For 40 days, I am choosing a book from my personal book shelves. It will be a book that is insightful, intriguing, or illuminating about women. I will write why I think this book is a positive one and worth a read. This isn’t advertising for me or to promote any of my friends. It’s simply praise for good books.
Day 28, Black Water by Joyce Carol Oates
An idealistic young woman named Kelly attends her best friend’s 4th of July party on a place called Grayling Island. Also attending the party is “The Senator,” a big, powerful, boozy politician currently separated from his wife. Kelly is thrilled to meet The Senator. She knows all about him—she follows his political work and even wrote her Senior thesis on him. Pretty, and a little shy, Kelly is surprised and flattered when The Senator flirts with her. He invites her on a walk on the beach, kisses her, and asks her to ditch the party for dinner at his hotel. Kelly is not a particularly worldly young woman, but even she knows what he means by “dinner.” It is out of character for her to go off with a man she just met, but The Senator is her hero–and who knows what such a connection could mean to her future? As Kelly packs an overnight bag, her friend warns her not to go. She is afraid Kelly will regret it.
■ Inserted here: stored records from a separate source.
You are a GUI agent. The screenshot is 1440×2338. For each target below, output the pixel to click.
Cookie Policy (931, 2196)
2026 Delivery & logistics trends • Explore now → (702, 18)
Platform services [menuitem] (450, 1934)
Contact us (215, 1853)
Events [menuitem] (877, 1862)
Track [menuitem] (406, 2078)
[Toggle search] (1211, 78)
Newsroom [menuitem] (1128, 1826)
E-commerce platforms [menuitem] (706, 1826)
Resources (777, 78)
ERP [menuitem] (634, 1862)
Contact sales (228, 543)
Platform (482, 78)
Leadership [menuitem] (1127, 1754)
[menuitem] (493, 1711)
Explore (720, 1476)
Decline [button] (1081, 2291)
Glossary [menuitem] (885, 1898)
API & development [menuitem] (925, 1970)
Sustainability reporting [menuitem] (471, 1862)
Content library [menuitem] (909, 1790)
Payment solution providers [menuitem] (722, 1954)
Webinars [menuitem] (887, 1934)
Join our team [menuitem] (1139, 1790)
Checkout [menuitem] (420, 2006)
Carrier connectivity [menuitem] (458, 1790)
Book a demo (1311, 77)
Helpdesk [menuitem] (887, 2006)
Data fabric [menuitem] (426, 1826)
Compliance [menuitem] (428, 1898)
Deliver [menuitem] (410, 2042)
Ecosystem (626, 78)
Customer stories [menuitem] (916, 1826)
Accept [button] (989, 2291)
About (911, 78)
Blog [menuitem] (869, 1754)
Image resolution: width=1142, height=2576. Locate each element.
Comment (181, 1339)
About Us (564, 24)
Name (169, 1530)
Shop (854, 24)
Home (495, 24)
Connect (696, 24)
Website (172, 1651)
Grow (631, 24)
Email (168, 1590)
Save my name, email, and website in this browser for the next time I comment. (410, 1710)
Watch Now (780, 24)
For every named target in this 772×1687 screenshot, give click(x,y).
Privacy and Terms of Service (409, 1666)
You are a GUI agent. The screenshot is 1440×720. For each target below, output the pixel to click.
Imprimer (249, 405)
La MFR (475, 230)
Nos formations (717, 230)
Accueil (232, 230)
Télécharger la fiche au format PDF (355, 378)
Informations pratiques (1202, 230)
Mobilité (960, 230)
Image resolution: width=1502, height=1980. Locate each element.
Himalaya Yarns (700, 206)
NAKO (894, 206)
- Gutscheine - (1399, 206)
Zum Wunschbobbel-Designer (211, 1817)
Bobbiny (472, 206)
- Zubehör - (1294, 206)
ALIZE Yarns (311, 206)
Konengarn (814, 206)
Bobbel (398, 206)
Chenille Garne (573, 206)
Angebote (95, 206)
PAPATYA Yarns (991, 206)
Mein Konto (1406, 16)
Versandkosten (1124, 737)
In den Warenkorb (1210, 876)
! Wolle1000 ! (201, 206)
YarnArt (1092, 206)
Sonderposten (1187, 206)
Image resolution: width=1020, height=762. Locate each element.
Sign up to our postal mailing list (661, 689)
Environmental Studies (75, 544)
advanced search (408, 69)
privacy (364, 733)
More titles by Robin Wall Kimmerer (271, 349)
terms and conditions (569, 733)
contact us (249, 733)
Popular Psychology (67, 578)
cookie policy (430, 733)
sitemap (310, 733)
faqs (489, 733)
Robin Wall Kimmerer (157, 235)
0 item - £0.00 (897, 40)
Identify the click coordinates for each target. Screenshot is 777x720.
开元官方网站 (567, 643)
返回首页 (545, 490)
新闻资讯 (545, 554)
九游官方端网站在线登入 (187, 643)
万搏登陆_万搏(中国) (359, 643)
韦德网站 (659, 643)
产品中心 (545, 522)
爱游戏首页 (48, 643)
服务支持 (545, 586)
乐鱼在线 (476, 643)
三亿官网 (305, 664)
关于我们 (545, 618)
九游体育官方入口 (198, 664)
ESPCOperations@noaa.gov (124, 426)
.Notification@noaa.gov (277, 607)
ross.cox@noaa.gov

Regret puts it mildly. All of the above happens before this novella begins. The live action of the story happens in The Senator’s car, which is slowly sinking in a murky pond. The Senator took a back road and, driving drunk and too fast, plowed through the guard rail of a wooden bridge. The car landed passenger side down and Kelly, strapped in her seat, is badly injured. The Senator is not. He opens his door and, using Kelly’s body for support, pushes himself up and out to safety. Kelly grasps at his leg so he won’t leave her and is left holding his shoe. She continues to hold onto his shoe, certain The Senator will return to rescue her. Hurt and delirious, she reviews her brief young life as the black water slowly rises around her. Eventually Kelly realizes The Senator is not coming back. Her hero has abandoned her.
Why is Black Water a good read for women? Writers are often asked where they get their ideas for stories. This one is a no-brainer. Joyce Carol Oates may have changed the names, but The Senator is Edward Kennedy and Black Water is a fictional account of Mary Jo Kopechne’s drowning at Chappaquiddick. Published in 1993, twenty-three years after the Chappaquiddick incident, the book gives the victim a voice that is hard to forget. There are lessons to be learned when an idealistic young person looks up to an older and experienced one, when esteem is misplaced and influence is misused. As her friend warned, Kelly’s impulsive act is regrettable in the extreme. Her mistake was to confuse experience with wisdom, charm with character, and power with courage. Her time alone in the car, as she comes to understand that her hopeful future is now impossible, is heartbreaking and haunting.